Nota aclaratoria: Los personajes y las situaciones que se presentan en este artículo son producto de la imaginación del autor y se utiliza solo con fines pedagógicos.
Dice una expresión popular:
“El marinero, en cada puerto tiene un amor”
Pues esa parece ser la historia de don José Miguel Pardo Molina, quien se desempeñó por muchos años como capitán de un planchón que surcaba las aguas de los ríos magdalena y cauca, a quien todos, a lo largo y ancho de las riveras de estos cuerpos de agua, lo conocían cariñosamente como “El capi”. Estaba casado con doña Matilde Lina Mosquera Valencia, “la niña Maty”, como la llamaban quienes la conocían y de cuyo vientre habían nacido 10 hijos, a quienes apodaban “los terneros” porque cada uno de ellos, cuando fueron dados a luz, pesaban y median más de lo que el promedio de un recién nacido tiene. Todos los hijos que el capi tuvo con la niña Maty nacieron en una región de la costa atlántica conocida como la mojana sucreña.
Sin embargo, en esos ires y venires del capi por esos pueblos y caseríos en el bajo magdalena, y de estar comandando su planchón aguas arriba y aguas abajo en estas dos arterias fluviales, empezó a disfrutar de los placeres del amor, sosteniendo tórridos romances con algunas señoritas residentes en los municipios del Banco, Guamal, Magangué y Calamar, de los cuales nacieron los respectivos vástagos.
El capi era un conservador de pura cepa, que se sabía de memoria varios discursos de Laureano Gómez y sólo leía el periódico El Siglo porque según él, era el único que decía la verdad, era también un hombre profundamente católico —y un tanto supersticioso—por ende, no quería que ninguno de sus hijos, tanto los del matrimonio, como los extramatrimoniales, se quedaran sin recibir el sacramento del bautismo, sentía que, si no lo hacía, algo grave les sobrevendría, y eso, sí que no lo quería ni para él, ni para ningún miembro de su familia, por tanto, a todos reconoció.

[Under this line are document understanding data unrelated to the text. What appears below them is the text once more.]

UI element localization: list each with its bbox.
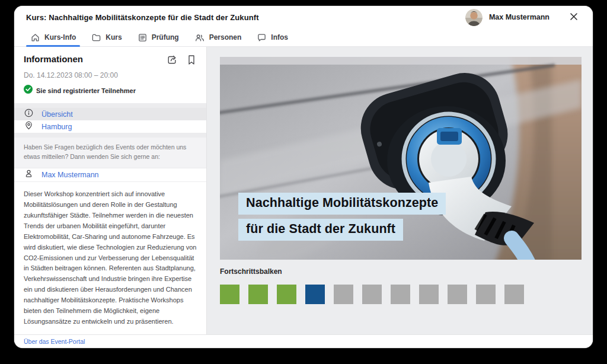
contact-link[interactable]: Max Mustermann xyxy=(14,168,206,183)
section-divider xyxy=(14,133,206,138)
sidebar-item-uebersicht[interactable]: Übersicht xyxy=(14,108,206,120)
progress-square-open xyxy=(448,285,467,304)
people-icon xyxy=(194,33,205,43)
hero-image: Nachhaltige Mobilitätskonzepte für die S… xyxy=(220,57,582,260)
registration-status: Sie sind registrierter Teilnehmer xyxy=(36,87,136,94)
progress-square-done xyxy=(248,285,268,304)
share-icon[interactable] xyxy=(166,54,178,66)
info-icon xyxy=(24,108,34,120)
hero-title: Nachhaltige Mobilitätskonzepte für die S… xyxy=(238,193,446,241)
event-datetime: Do. 14.12.2023 08:00 – 20:00 xyxy=(24,71,197,79)
hero-title-line1: Nachhaltige Mobilitätskonzepte xyxy=(238,193,446,215)
folder-icon xyxy=(91,33,101,43)
sidebar-header: Informationen xyxy=(14,47,206,103)
location-pin-icon xyxy=(24,120,34,133)
progress-square-done xyxy=(220,285,239,304)
about-portal-link[interactable]: Über das Event-Portal xyxy=(24,338,85,345)
check-circle-icon xyxy=(24,85,33,96)
progress-square-open xyxy=(334,285,353,304)
main-panel: Nachhaltige Mobilitätskonzepte für die S… xyxy=(207,47,593,334)
title-bar: Kurs: Nachhaltige Mobilitätskonzepte für… xyxy=(14,6,593,28)
avatar xyxy=(465,9,483,26)
tab-label: Kurs xyxy=(106,33,122,41)
course-window: Kurs: Nachhaltige Mobilitätskonzepte für… xyxy=(14,6,593,348)
progress-square-open xyxy=(391,285,410,304)
tab-label: Personen xyxy=(209,33,242,41)
exam-list-icon xyxy=(138,33,148,43)
tab-bar: Kurs-Info Kurs Prüfung xyxy=(14,28,593,47)
sidebar-item-hamburg[interactable]: Hamburg xyxy=(14,120,206,133)
home-icon xyxy=(30,33,40,43)
window-title: Kurs: Nachhaltige Mobilitätskonzepte für… xyxy=(26,13,259,22)
close-icon xyxy=(569,12,579,23)
info-sidebar: Informationen xyxy=(14,47,207,334)
tab-personen[interactable]: Personen xyxy=(187,28,250,46)
progress-square-open xyxy=(476,285,496,304)
user-name: Max Mustermann xyxy=(489,13,550,21)
chat-bubble-icon xyxy=(257,33,267,43)
tab-label: Kurs-Info xyxy=(44,33,76,41)
tab-label: Infos xyxy=(271,33,288,41)
progress-square-current xyxy=(305,285,325,304)
sidebar-item-label: Übersicht xyxy=(41,110,73,119)
tab-kurs-info[interactable]: Kurs-Info xyxy=(23,28,84,46)
tab-kurs[interactable]: Kurs xyxy=(84,28,129,46)
contact-intro: Haben Sie Fragen bezüglich des Events od… xyxy=(14,138,206,168)
sidebar-heading: Informationen xyxy=(24,54,83,64)
tab-pruefung[interactable]: Prüfung xyxy=(130,28,187,46)
section-divider xyxy=(14,103,206,108)
close-button[interactable] xyxy=(568,11,580,24)
progress-bar xyxy=(220,285,593,304)
contact-name: Max Mustermann xyxy=(41,171,99,179)
progress-label: Fortschrittsbalken xyxy=(220,267,593,276)
bookmark-icon[interactable] xyxy=(186,54,197,66)
tab-label: Prüfung xyxy=(152,33,179,41)
person-icon xyxy=(24,168,34,181)
registration-row: Sie sind registrierter Teilnehmer xyxy=(24,85,197,96)
progress-square-open xyxy=(419,285,439,304)
progress-square-open xyxy=(504,285,524,304)
progress-square-open xyxy=(362,285,382,304)
sidebar-item-label: Hamburg xyxy=(41,123,72,131)
hero-title-line2: für die Stadt der Zukunft xyxy=(238,219,403,241)
course-description: Dieser Workshop konzentriert sich auf in… xyxy=(14,182,206,334)
content-area: Informationen xyxy=(14,47,593,334)
tab-infos[interactable]: Infos xyxy=(249,28,296,46)
window-footer: Über das Event-Portal xyxy=(14,334,593,348)
progress-square-done xyxy=(277,285,296,304)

Lo primero que hizo el capi fue contarle toda la verdad a la niña Maty, esta, aunque le dolió muchísimo conocer tan duro relato, lo aceptó con resignación típica de las mujeres de su época. Lloró mucho por varios días (hasta se emborrachó, según dicen las malas lenguas), pero al final de todo, resalto el acto de valentía de su marido, sabía que muy pocos hombres tenían tanta gallardía para admitirlo y le agradeció que fuera por boca de él, y no por boca de otro, que supo toda la verdad.
El capi, después de haber hecho un mea culpa, después de haber exorcizado todos sus demonios, fue a todas estas poblaciones donde habían nacidos sus hijos extramatrimoniales, pueblo tras pueblo, realizando el mismo procedimiento en cada uno, recoger a la madre de cada uno de los niños, dos testigos (que por general eran subalternos suyos en el planchón) y dirigirse a la notaria del pueblo a diligenciar el registro civil de nacimiento.
Este documento lo realizó de forma voluntaria, irrevocable e irrescindible, ya que dicho acto se considera personalísimo (realizado solo por el padre y no se puede delegar en una tercera persona). A partir de la formalización del registro civil de cada uno de sus hijos extramatrimoniales, se iniciaron los respectivos derechos civiles sobre cada uno de los hijos, fijando no solo una cuota por alimentación, sino la posibilidad de que sus hijos extramatrimoniales se relacionaran con sus otros 10 hijos.
El tiempo pasó, y la relación del capi con sus hijos se fue fortaleciendo. Sus hijos extramatrimoniales pasaban algunas temporadas con sus hermanos en la mojana sucreña. De los 16 hijos que en total tuvo el capi, 9 pudieron tener algún título universitario, los otros, se dedicaron a actividades relacionadas con el comercio, la agricultura y la ganadería.
El capi moriría mucho después como resultado de un infarto. Sus hijos, 16 en total, su viuda y sus nietos, asistieron a su funeral a darle el último adiós, después de los mismos, y pasadas las nueve noches, se reunieron para comenzar el proceso de sucesión y repartir de manera equitativa los bienes que su padre había de adquirir en vida.